Maria chanced meeting his gaze for a fleeting second before those rich brown eyes skated away, her dominance no match for his. “May I attend Lake’s twenty-first?”

“If that’s the use you want to make of your hour on the day.” Yeah, it made him a bastard to force her to miss most of her boyfriend’s big party, especially when the two were taking the first, careful steps into a relationship, but she’d known exactly what she was doing when she decided to engage in a pissing contest with a fellow soldier.

SnowDancer was strong as a pack because they watched each other’s backs. Hawke would not allow stupidity or arrogance to eat away at a foundation he’d rebuilt from the ground up after the bloody events that had stolen both his parents and savaged the pack so badly it had taken more than a decade of tight isolation for them to recover.

Holding on to his temper by a very thin thread, he turned his attention to Sienna. “You were,” he said, the wolf very much in his voice, “specifically ordered not to get into any physical altercations.”

Sienna said nothing in response. It didn’t matter—her rage was a hot pulse against his skin, as raw and stormy as Sienna herself. When she was like this, the wildness of her barely contained, it was hard to believe she’d come into his pack Silent, her emotions blockaded behind so much ice, it had infuriated his wolf.

Maria shifted on her feet when he didn’t immediately continue.

“You have something to say?” he asked the woman, who was one of the best novice soldiers in the pack when she didn’t let her temper get in the way.

“I started it.” Color high on her cheekbones, shoulders tight. “She was just defending—”

“No.” Sienna’s tone was steady, resolute, the anger buried under a wall of frigid control. “I’ll take my share of the blame. I could’ve walked away.”

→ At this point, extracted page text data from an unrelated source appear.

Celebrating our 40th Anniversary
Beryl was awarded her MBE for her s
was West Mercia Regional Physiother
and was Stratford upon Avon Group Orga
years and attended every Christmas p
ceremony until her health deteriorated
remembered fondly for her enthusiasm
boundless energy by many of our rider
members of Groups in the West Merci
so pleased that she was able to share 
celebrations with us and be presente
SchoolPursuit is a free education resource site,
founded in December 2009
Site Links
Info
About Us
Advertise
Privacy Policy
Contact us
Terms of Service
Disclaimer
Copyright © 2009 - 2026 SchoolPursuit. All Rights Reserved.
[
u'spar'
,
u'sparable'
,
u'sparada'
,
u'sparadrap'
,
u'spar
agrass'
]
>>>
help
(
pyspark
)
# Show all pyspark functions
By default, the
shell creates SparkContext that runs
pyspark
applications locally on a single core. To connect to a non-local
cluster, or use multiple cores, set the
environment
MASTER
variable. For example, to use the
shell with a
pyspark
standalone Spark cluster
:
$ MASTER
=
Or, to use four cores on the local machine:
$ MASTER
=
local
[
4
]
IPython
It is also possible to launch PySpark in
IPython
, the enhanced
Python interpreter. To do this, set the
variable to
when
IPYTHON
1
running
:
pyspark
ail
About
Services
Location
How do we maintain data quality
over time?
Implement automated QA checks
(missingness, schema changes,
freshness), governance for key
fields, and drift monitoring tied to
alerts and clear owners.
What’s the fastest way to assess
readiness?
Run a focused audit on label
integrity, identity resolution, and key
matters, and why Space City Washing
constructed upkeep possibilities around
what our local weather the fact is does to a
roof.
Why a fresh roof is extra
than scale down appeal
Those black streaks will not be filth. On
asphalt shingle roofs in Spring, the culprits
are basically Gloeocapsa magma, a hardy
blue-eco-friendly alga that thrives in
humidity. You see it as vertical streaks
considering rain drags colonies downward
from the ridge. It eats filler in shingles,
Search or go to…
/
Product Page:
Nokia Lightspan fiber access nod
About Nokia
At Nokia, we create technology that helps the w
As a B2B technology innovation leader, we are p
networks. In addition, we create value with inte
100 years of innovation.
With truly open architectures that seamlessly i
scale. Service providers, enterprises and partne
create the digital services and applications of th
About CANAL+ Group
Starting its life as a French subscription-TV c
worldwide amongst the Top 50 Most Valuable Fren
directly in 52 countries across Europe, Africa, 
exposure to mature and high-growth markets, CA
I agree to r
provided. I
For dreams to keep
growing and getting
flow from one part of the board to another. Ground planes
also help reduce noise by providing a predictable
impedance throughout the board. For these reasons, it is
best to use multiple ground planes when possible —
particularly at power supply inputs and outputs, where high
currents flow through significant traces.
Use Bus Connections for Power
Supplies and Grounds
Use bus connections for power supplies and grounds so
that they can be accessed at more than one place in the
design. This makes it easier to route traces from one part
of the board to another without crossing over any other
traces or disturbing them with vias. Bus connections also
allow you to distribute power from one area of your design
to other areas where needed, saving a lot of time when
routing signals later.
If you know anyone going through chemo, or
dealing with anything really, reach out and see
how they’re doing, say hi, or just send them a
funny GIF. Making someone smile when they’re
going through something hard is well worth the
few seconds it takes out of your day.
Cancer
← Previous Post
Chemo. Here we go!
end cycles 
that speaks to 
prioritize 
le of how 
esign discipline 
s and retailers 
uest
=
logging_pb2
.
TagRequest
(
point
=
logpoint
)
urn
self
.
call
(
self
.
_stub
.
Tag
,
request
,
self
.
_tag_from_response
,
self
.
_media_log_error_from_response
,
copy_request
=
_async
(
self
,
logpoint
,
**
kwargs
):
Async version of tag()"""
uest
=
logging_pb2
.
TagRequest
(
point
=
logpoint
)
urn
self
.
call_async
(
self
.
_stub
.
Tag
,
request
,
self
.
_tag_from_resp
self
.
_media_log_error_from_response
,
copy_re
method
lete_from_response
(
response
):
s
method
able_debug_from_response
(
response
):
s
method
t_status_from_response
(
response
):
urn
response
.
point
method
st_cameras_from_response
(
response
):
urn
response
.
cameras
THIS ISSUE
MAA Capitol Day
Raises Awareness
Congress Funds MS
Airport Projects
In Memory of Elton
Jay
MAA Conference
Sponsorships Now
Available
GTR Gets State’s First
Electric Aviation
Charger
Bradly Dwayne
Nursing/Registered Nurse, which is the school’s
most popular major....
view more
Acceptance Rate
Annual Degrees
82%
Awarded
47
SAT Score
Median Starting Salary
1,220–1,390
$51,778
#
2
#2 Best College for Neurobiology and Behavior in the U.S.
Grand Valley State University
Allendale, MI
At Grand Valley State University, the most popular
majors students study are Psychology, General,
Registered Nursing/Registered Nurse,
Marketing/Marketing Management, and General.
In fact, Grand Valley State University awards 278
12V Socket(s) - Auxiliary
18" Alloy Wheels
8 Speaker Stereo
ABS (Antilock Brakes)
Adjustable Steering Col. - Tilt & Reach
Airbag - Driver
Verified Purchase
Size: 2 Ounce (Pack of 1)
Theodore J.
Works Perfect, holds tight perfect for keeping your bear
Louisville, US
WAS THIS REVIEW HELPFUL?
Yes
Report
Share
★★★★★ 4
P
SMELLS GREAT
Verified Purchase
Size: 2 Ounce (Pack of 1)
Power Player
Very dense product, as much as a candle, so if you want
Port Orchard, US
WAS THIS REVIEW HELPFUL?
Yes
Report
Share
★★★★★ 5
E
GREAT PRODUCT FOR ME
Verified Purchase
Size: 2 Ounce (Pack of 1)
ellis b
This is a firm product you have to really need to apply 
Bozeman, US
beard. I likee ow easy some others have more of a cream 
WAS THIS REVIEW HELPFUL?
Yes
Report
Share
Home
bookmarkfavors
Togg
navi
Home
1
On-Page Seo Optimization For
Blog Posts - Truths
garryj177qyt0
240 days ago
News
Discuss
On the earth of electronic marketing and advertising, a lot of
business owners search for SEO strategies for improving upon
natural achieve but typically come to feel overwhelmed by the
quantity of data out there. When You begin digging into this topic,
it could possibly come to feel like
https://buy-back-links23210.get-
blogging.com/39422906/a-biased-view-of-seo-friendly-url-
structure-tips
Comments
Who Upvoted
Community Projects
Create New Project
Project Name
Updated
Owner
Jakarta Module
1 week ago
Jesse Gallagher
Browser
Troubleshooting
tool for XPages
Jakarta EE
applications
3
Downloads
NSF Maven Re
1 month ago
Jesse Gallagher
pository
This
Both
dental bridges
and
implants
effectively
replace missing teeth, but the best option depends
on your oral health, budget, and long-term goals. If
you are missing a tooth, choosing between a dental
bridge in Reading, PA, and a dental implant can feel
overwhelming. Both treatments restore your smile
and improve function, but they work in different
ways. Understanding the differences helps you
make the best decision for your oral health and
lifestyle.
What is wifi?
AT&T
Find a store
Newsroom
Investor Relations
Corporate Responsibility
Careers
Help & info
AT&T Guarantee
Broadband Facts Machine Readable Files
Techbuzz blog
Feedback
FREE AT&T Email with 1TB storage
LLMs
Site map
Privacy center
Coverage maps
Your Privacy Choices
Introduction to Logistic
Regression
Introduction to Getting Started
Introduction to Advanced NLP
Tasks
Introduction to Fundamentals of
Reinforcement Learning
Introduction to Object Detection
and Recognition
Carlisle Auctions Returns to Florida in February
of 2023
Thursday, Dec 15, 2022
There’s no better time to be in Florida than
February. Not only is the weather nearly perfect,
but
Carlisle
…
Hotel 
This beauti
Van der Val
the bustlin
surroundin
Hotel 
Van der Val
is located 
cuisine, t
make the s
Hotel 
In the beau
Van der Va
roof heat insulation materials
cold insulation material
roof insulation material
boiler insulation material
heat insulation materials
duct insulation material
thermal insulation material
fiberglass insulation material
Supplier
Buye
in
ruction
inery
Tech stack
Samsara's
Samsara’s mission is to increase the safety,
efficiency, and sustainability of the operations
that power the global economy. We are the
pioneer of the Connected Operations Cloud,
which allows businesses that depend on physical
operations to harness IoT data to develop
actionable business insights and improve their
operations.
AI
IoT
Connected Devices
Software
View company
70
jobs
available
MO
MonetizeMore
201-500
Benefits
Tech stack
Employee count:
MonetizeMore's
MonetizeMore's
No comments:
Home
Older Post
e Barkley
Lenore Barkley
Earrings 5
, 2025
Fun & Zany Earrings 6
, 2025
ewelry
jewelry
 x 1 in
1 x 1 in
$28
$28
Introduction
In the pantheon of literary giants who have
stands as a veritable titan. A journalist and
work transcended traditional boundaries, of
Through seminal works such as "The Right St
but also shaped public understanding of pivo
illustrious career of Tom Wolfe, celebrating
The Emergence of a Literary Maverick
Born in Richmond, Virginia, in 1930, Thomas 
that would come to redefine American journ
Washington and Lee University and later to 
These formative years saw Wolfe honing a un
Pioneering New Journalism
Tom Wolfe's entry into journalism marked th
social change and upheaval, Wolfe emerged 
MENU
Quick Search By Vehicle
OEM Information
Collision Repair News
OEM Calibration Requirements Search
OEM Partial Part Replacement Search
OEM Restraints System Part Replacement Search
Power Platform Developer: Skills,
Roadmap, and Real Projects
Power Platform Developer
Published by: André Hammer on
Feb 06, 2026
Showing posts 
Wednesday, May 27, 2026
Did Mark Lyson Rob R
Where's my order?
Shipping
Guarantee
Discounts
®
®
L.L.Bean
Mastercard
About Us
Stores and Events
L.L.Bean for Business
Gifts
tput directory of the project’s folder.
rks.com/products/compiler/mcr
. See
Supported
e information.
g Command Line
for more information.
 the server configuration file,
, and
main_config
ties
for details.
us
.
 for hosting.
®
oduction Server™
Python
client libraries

Hawke narrowed his eyes. “Maria, go.”

The novice soldier hesitated for a second, but she was a subordinate wolf, her natural instinct to obey her alpha too powerful to resist—even though it was clear she wanted to remain behind to support Sienna. Hawke noted and approved of the display of loyalty enough that he didn’t rebuke her for the hesitation.

The door closed behind her with a quiet snick that seemed shotgun-loud inside the office’s heavy silence. Hawke waited to see what Sienna would do now that they were alone. To his surprise, she maintained her position.